Hi Edward, does the LCD turn blue when you power it up?
Which switcher light are you referring to?
Also, can you let me know your order info?


----------



## edward1210 (Nov 7, 2009)

No the LCD is completely off
The turn/on switcher on the side


----------



## BrianHahn (Dec 29, 2013)

OK. We will contact you to discuss.


----------



## edward1210 (Nov 7, 2009)

OMG you would have to replace it? Or OMG
can you call me now 5613588925


----------



## Vitaman (Aug 8, 2014)

Brian will take care of you. I bought my 24" Saga from him in September of last year. I haven't had any problems with it yet, thankfully, but I know that in the event something did happen, he would take care of it. I still get a hold of him on occasion just to ask random questions and he always helps get me back on course.

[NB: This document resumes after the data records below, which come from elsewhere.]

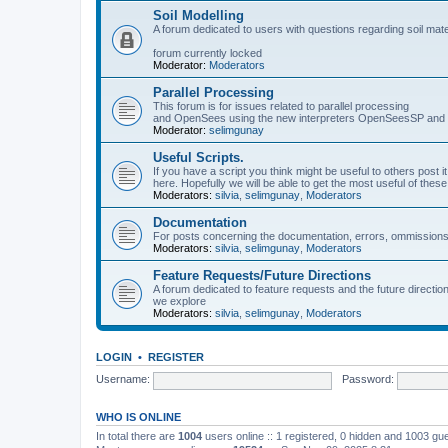
Soil Modelling
A forum dedicated to users with questions regarding soil mat
forum currently locked
Moderator:
Moderators
Parallel Processing
This forum is for issues related to parallel processing
and OpenSees using the new interpreters OpenSeesSP a
Moderator:
selimgunay
Useful Scripts.
If you have a script you think might be useful to others post it
here. Hopefully we will be able to get the most useful of thes
Moderators:
silvia
,
selimgunay
,
Moderators
Documentation
For posts concerning the documentation, errors, ommissions
Moderators:
silvia
,
selimgunay
,
Moderators
Feature Requests/Future Directions
A forum dedicated to feature requests and the future directi
we explore
Moderators:
silvia
,
selimgunay
,
Moderators
LOGIN
•
REGISTER
Username:
Password:
WHO IS ONLINE
In total there are
1004
users online :: 1 registered, 0 hidden and 1003 gu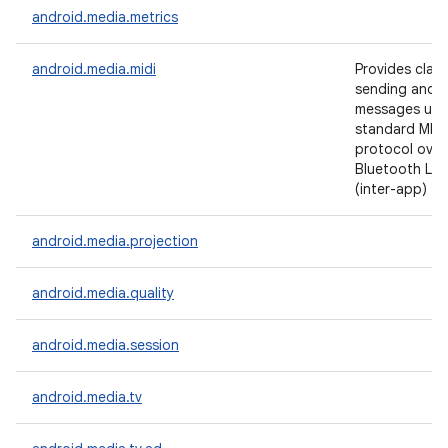
android.media.metrics
android.media.midi
Provides class
sending and r
messages usi
standard MIDI
protocol over
Bluetooth LE, 
(inter-app) tr
android.media.projection
android.media.quality
android.media.session
android.media.tv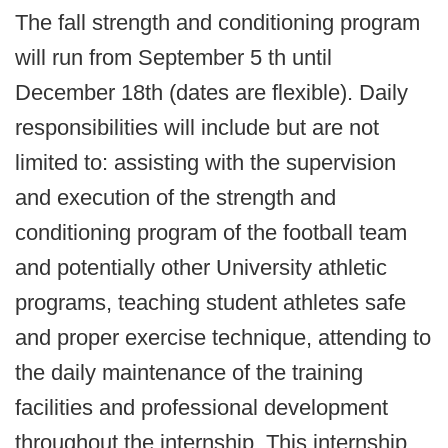
The fall strength and conditioning program
will run from September 5 th until
December 18th (dates are flexible). Daily
responsibilities will include but are not
limited to: assisting with the supervision
and execution of the strength and
conditioning program of the football team
and potentially other University athletic
programs, teaching student athletes safe
and proper exercise technique, attending to
the daily maintenance of the training
facilities and professional development
throughout the internship. This internship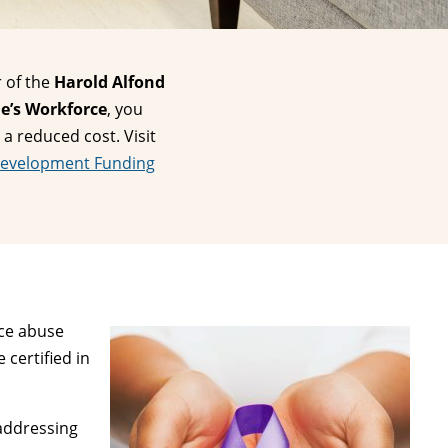
 of the
Harold Alfond
e’s Workforce
, you
 a reduced cost. Visit
Development Funding
nce abuse
 certified in
 addressing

I'm guessing a spade connector or something came loose during shipping.  Good luck


----------



## edward1210 (Nov 7, 2009)

Vitaman said:


> Brian will take care of you. I bought my 24" Saga from him in September of last year. I haven't had any problems with it yet, thankfully, but I know that in the event something did happen, he would take care of it. I still get a hold of him on occasion just to ask random questions and he always helps get me back on course.
> 
> I'm guessing a spade connector or something came loose during shipping. Good luck


Yes, He called me already, he going to send me a new one, wow he was fast to answer, great service.


----------



## battman2036 (Jan 20, 2014)

I've not had many issues, but these folks have always been fast to respond with a solution and will work with you to make things right. Even at my most frustrated, they've come through and I'm happy with my purchase. Customer service for this company is awesome. A good cutter for the money with the options I needed at the time.


----------



## edward1210 (Nov 7, 2009)

Ues it look like they have a great customer service, 
yes they going to send me another cutter.


----------



## edward1210 (Nov 7, 2009)

Brian I really need this cutter, can be send next day?


----------



## BrianHahn (Dec 29, 2013)

It was already sent.


----------



## edward1210 (Nov 7, 2009)

Wiw, men wiw, nice do you think by Monday U Should HAVE it?


----------



## edward1210 (Nov 7, 2009)

Wow, great, wow, do you think I should have it by Monday? 
Thanks


----------



## BrianHahn (Dec 29, 2013)

No, this was sent UPS ground. You should have received the tracking number. If not, I will forward it to you.


----------



## edward1210 (Nov 7, 2009)

No I don't have the tracking number


----------



## edward1210 (Nov 7, 2009)

Brian what for are these parts


----------



## edward1210 (Nov 7, 2009)

edward1210 said:


> Brian what for are these parts


Ok I received my saga 720 like one week ago, but wasn't able to use it yet, today Saturday 02/28, I'm trying to use it:
It does not make loud noise(Good)
People from where I bough it( They been great)
Not video how to use it or instructional video(Bad)
I can't print straight from corel
I can't see how to move the pin roller
After I cut the vinyl , I press the down arrow, but the vinyl do not move forward,
Basic dragon cut, not sure about.


----------



## BrianHahn (Dec 29, 2013)

You can cut from Corel. You will need to download and install the CUTTER driver from here:
Downloads - SagaCNC
This will post your cutter as a printer called CUTTER. In Corel or Illustrator, simply select the CUTTER printer to send to the cutter. Make sure you align the graphic to the top and not the center of the vinyl. Make sure to unzip the file to a regular folder. Right click on it and run as administrator to install. The cutter should be connected when you do the installation.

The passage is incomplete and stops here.